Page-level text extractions
»»

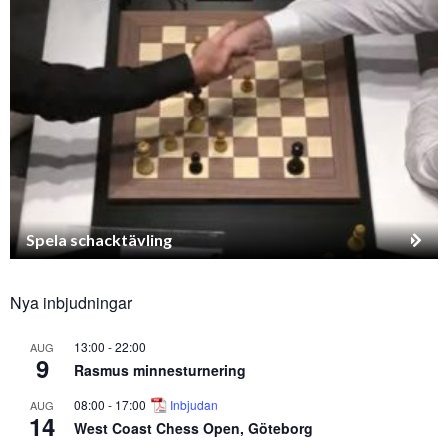
Spela schacktävling
Nya inbjudningar
13:00
-
22:00
AUG
9
Rasmus minnesturnering
08:00
-
17:00
Inbjudan
AUG
14
West Coast Chess Open, Göteborg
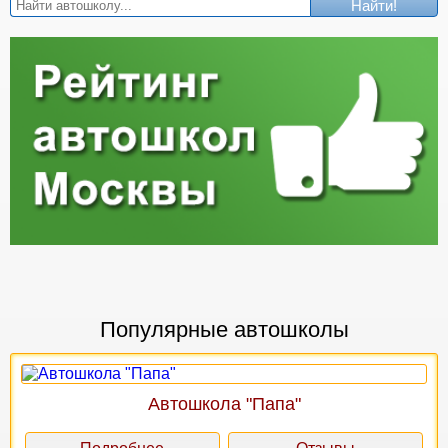
Найти!
Популярные автошколы
Автошкола "Папа"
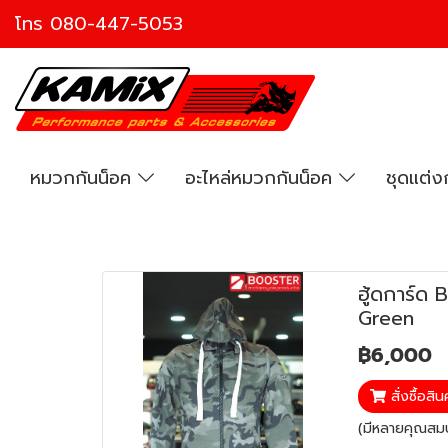
โทร
080-447-5053
หมวกกันน็อค
อะไหล่หมวกกันน็อค
ชุดแต่
ฮู้ดการ์ด
Green
฿6,000
สั่งซื้อสิน
(มีหลายคุณสมบั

««

Above are the records; repeat them all exactly, without the pictures.

_Solution to the exercise_
Spela schacktävling
Nya inbjudningar
13:00
-
22:00
AUG
9
Rasmus minnesturnering
08:00
-
17:00
Inbjudan
AUG
14
West Coast Chess Open, Göteborg
Найти!
Популярные автошколы
Автошкола "Папа"
โทร
080-447-5053
หมวกกันน็อค
อะไหล่หมวกกันน็อค
ชุดแต่
ฮู้ดการ์ด
Green
฿6,000
สั่งซื้อสิน
(มีหลายคุณสมบั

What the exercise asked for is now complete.